During the year of Killian’s apprenticeship it’s been my pleasure to watch Killian learn and evolve as a software engineer, and I have been impressed by his determination and his progress. His apprenticeship with us will end soon, when he graduates, and I wish Killian all the best for his future!
Currently, you can download Octez the Nomadic Labs implementation of Tezos, and fire up the command
tezos-node to run a Tezos node (tutorial here). And this is all good — but even a professional developer would agree that the
tezos-node logging output is not the easiest to read.
A command-line client exists which can query a node for more information, but it does not necessarily deliver more easy-to-read information. Developers also have specific tools to monitor node health — you launch a dedicated program to query the node, that feeds a Prometheus service that itself feeds a Grafana service, which serves you a webpage.

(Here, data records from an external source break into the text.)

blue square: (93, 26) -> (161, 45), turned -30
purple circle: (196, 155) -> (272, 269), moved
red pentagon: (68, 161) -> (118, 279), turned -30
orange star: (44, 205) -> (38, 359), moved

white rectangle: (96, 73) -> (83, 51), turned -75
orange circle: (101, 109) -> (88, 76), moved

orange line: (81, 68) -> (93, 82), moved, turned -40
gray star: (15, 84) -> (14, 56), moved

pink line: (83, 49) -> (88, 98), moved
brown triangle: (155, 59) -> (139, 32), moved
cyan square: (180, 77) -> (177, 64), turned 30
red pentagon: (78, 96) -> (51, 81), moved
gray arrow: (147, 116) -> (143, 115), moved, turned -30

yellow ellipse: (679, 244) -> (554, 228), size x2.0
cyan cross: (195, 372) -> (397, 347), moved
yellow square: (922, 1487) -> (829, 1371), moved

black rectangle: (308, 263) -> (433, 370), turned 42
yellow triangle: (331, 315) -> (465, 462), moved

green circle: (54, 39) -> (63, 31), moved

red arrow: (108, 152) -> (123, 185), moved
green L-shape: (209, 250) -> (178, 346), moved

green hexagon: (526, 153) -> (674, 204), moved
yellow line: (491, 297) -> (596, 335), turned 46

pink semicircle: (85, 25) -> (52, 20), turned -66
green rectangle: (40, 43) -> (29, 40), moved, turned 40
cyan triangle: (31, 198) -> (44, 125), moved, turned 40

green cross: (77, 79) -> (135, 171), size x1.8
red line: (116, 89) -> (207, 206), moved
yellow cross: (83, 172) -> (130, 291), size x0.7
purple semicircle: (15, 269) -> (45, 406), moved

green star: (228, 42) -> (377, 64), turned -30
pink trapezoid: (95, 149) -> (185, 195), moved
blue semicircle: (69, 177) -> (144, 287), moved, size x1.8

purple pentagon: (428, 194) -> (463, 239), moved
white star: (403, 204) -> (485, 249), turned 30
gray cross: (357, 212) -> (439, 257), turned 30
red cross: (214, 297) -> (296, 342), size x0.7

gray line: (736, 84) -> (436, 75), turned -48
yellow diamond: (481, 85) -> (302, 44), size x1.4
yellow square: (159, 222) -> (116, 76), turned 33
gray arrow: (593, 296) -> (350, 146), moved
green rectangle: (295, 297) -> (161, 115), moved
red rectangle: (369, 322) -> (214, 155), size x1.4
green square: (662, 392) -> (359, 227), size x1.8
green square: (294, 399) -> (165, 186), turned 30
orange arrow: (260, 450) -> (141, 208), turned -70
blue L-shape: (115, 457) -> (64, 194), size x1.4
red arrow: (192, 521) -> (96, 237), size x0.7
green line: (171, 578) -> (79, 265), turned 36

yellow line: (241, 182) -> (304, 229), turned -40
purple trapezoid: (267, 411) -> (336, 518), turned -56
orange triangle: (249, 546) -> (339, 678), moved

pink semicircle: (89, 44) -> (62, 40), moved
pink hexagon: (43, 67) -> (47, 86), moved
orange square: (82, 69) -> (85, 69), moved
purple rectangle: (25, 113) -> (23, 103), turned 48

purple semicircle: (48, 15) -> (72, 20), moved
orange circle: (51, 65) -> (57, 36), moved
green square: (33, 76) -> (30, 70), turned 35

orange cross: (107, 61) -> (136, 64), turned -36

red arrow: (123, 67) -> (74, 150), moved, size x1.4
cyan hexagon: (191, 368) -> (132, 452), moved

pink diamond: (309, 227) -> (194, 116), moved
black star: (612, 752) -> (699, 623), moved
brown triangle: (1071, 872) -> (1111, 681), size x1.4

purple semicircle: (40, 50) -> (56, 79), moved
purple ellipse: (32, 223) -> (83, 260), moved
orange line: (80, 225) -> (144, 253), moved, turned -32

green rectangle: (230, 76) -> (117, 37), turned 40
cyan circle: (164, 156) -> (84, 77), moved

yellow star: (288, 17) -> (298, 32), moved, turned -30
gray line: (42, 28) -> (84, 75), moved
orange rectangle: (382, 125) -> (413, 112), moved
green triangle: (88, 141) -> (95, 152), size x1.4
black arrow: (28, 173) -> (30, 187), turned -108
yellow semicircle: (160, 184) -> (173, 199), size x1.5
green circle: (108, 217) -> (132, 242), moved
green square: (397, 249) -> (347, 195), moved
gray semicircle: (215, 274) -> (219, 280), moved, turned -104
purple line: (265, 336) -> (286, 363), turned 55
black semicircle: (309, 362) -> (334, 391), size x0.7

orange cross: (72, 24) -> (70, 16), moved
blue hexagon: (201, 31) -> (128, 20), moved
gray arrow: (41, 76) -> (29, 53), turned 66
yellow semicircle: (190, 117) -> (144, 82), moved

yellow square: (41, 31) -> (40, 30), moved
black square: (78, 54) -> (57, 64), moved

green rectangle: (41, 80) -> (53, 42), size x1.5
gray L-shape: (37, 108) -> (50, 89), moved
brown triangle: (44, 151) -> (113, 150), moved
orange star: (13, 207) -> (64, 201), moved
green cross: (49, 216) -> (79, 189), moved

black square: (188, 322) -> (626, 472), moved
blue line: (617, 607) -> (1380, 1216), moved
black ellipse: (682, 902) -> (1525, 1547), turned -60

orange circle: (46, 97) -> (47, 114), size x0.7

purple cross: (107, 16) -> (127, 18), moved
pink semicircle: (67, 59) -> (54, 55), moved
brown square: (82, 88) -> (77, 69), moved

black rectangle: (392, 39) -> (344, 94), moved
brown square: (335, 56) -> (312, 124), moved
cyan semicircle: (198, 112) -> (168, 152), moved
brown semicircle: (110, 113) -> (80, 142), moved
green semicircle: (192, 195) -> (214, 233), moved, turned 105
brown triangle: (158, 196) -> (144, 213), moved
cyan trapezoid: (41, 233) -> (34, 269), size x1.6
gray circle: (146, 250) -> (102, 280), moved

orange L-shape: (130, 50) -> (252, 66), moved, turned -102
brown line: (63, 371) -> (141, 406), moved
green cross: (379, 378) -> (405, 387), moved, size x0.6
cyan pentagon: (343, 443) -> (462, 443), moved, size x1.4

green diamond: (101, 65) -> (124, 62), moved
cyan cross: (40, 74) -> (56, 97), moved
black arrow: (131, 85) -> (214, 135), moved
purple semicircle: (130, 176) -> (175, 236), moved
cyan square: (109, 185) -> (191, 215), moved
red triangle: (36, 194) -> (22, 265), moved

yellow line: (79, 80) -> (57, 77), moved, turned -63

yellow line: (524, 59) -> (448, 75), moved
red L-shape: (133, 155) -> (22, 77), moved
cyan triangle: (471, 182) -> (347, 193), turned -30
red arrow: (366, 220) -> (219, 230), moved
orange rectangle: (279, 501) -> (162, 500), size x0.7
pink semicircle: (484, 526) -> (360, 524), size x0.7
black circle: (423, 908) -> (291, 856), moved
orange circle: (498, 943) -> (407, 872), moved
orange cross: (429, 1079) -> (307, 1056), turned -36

This is powerful, but not necessarily well-suited to every end-user.
Killian is developing a lightweight and user-friendly standalone prototype control utility with which a user can run a node and interact with it, getting meaningful and easily-digested diagnostic information from the node, and being able to issue commands via the utility to control the node’s behaviour. Think: a “a dashboard, for Tezos nodes”.
This is quite a large project that would greatly improve the user experience, and Killian’s prototype has laid the foundations for it. I am very pleased with his work.